Most people hear the name Nissi Ogulu and instinctively reach for the familiar headline: Burna Boy’s sister. It’s easy. It’s clickable. But it’s also incomplete. What rarely makes the rounds is the fact that while the world was busy categorising her through proximity to fame, Nissi was quietly building a career rooted in engineering, innovation, and long-term impact.
Yes, she’s a musician and she’s creative, but long before she stepped on stages or into studios, she was in lecture halls, design labs, and manufacturing conversations that had nothing to do with celebrity. While many creatives explore one lane at a time, Nissi chose a harder route; one that allowed logic and imagination to coexist.

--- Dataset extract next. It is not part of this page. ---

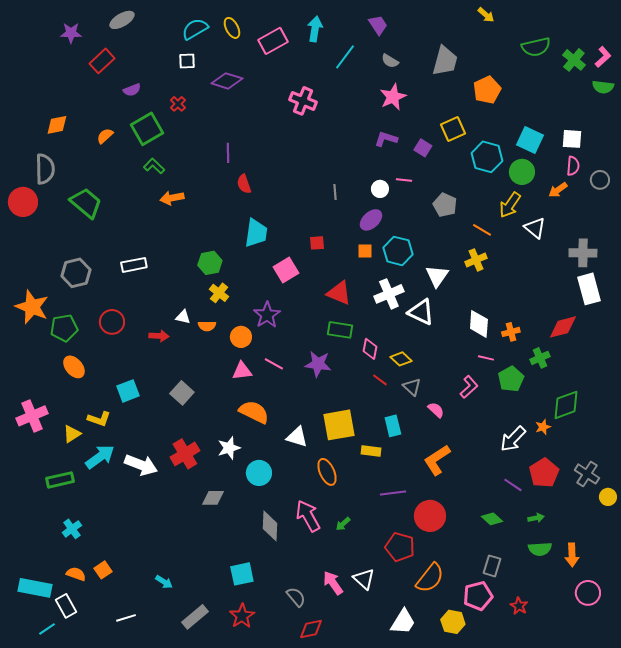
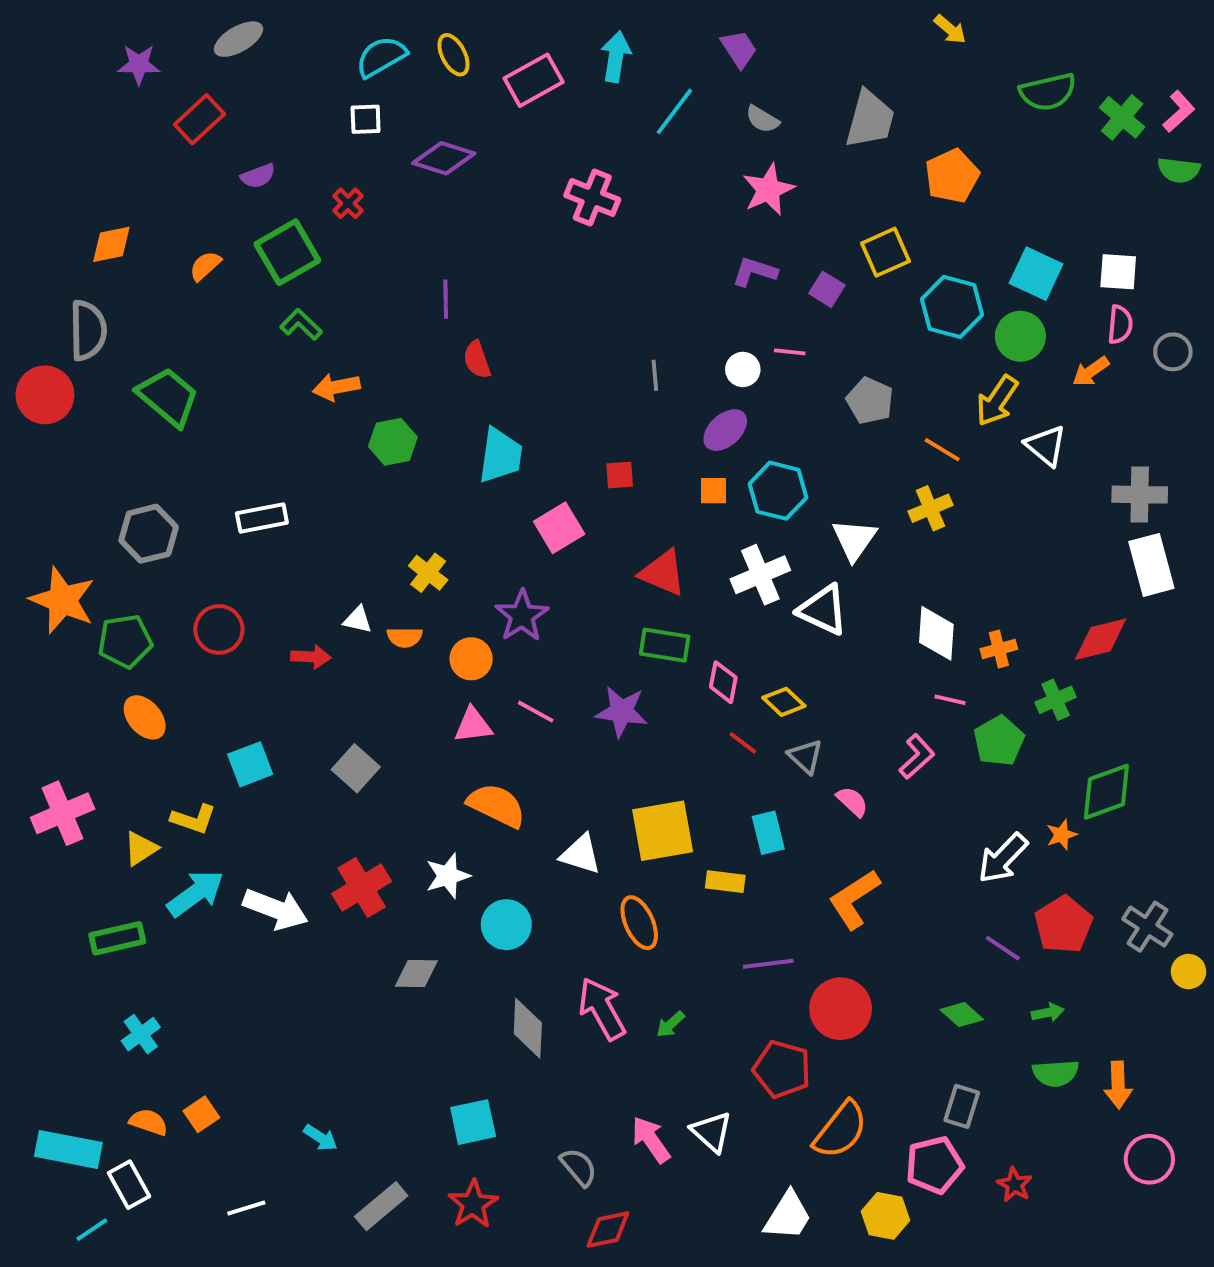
green hexagon: (210, 263) -> (393, 442), moved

This isn’t a “did you know?” profile. It’s a reframing, because when you strip away the labels people are most comfortable with, what’s left is an engineer who designs systems, leads projects, and is actively shaping how Africa moves, creates, and builds for the future. And that part of her story deserves the spotlight.
She’s a Trained Mechanical Engineer; Not a Hobbyist, Not a Side Quest

Nissi Ogulu didn’t stumble into engineering out of curiosity or trend. She committed to it. She earned a Bachelor’s degree in Mechanical Engineering from the University of Warwick, one of the UK’s most respected institutions, grounding herself in the fundamentals of design, manufacturing, and systems thinking.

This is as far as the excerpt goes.